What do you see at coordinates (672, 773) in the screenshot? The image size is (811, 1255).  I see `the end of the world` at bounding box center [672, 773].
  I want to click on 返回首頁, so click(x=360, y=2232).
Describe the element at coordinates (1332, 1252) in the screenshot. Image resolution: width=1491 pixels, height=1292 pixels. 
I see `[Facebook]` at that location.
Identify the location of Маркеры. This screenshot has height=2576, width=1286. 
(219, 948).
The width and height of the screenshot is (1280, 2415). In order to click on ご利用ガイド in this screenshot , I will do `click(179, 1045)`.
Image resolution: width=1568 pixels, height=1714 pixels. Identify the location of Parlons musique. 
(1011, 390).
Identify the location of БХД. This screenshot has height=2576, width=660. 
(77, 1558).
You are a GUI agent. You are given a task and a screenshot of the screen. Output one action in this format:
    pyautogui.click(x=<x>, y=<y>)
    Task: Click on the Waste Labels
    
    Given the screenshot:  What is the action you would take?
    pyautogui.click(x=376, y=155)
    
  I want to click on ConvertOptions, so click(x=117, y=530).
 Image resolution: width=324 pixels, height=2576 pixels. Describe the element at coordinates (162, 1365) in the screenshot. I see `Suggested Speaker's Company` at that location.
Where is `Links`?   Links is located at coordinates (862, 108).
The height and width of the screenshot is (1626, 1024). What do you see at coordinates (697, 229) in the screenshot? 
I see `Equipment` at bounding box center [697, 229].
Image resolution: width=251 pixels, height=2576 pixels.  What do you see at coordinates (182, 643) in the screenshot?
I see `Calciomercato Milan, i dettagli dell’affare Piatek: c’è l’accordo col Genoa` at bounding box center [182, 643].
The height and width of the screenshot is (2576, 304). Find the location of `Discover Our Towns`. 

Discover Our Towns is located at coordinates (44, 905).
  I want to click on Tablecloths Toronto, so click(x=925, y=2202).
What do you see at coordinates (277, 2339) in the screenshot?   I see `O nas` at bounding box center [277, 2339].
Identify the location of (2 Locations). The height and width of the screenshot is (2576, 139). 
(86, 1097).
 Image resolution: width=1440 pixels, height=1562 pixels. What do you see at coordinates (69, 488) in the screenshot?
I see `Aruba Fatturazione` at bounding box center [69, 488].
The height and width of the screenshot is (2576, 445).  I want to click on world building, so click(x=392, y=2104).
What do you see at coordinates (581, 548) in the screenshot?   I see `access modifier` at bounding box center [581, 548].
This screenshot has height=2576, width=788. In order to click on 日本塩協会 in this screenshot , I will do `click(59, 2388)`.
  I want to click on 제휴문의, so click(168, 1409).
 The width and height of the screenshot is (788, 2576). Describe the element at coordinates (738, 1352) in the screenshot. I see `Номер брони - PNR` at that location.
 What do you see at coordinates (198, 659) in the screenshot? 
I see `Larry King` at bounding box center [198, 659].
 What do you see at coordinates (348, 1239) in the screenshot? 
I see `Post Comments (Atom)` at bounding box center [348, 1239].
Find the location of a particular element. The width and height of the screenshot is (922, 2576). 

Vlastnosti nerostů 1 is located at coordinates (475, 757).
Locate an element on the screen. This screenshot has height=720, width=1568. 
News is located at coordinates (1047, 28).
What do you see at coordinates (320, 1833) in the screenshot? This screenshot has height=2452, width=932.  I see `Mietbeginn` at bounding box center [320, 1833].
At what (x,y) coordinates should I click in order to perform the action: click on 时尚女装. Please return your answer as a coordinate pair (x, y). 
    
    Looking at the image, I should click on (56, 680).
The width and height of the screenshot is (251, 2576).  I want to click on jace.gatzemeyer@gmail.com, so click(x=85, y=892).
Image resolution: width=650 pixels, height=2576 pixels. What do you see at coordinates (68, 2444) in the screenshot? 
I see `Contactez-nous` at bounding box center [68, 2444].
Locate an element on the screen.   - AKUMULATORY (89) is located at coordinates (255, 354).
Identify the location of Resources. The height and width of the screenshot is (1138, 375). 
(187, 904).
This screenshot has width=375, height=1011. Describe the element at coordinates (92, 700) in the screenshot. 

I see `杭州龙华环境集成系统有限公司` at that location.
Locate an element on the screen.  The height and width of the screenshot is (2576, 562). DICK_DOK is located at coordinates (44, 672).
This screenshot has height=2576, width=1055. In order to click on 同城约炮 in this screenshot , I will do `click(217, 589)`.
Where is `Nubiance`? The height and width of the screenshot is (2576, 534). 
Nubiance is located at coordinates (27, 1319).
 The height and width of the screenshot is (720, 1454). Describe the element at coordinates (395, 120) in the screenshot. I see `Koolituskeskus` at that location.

* [PROBLEM TO WORK ON]: Above are the lines; repeat exactly the ones from the line containing "What do you see at coordinates (198, 659)" down to the line containing "The width and height of the screenshot is (251, 2576).", both inclusive.

* [ANSWER AREA]:
 What do you see at coordinates (198, 659) in the screenshot? 
I see `Larry King` at bounding box center [198, 659].
 What do you see at coordinates (348, 1239) in the screenshot? 
I see `Post Comments (Atom)` at bounding box center [348, 1239].
Find the location of a particular element. The width and height of the screenshot is (922, 2576). 

Vlastnosti nerostů 1 is located at coordinates (475, 757).
Locate an element on the screen. This screenshot has height=720, width=1568. 
News is located at coordinates (1047, 28).
What do you see at coordinates (320, 1833) in the screenshot? This screenshot has height=2452, width=932.  I see `Mietbeginn` at bounding box center [320, 1833].
At what (x,y) coordinates should I click in order to perform the action: click on 时尚女装. Please return your answer as a coordinate pair (x, y). 
    
    Looking at the image, I should click on (56, 680).
The width and height of the screenshot is (251, 2576).  I want to click on jace.gatzemeyer@gmail.com, so click(x=85, y=892).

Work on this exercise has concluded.